Supplied records Start Marker

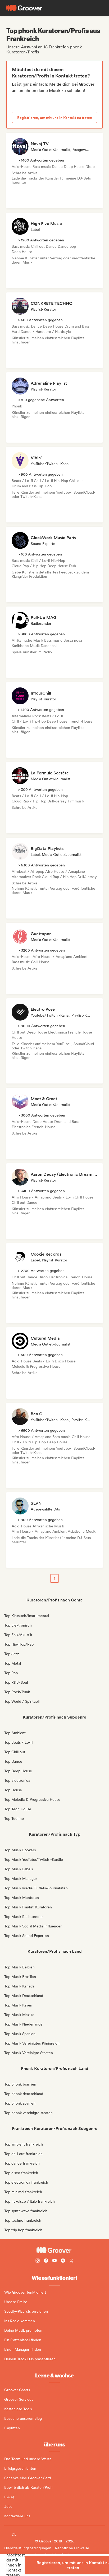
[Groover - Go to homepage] (54, 2250)
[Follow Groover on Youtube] (54, 2261)
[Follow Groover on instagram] (37, 2261)
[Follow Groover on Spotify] (63, 2261)
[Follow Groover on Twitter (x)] (71, 2261)
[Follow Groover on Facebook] (46, 2261)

Supplied records End Marker

* **Exercise aim**: With the line that contains "[Follow Groover on Twitter (x)] (71, 2261)" as the first and the final line of the data as the last, repeat every line in that span exactly.

* **Answer space**:
[Follow Groover on Twitter (x)] (71, 2261)
[Follow Groover on Facebook] (46, 2261)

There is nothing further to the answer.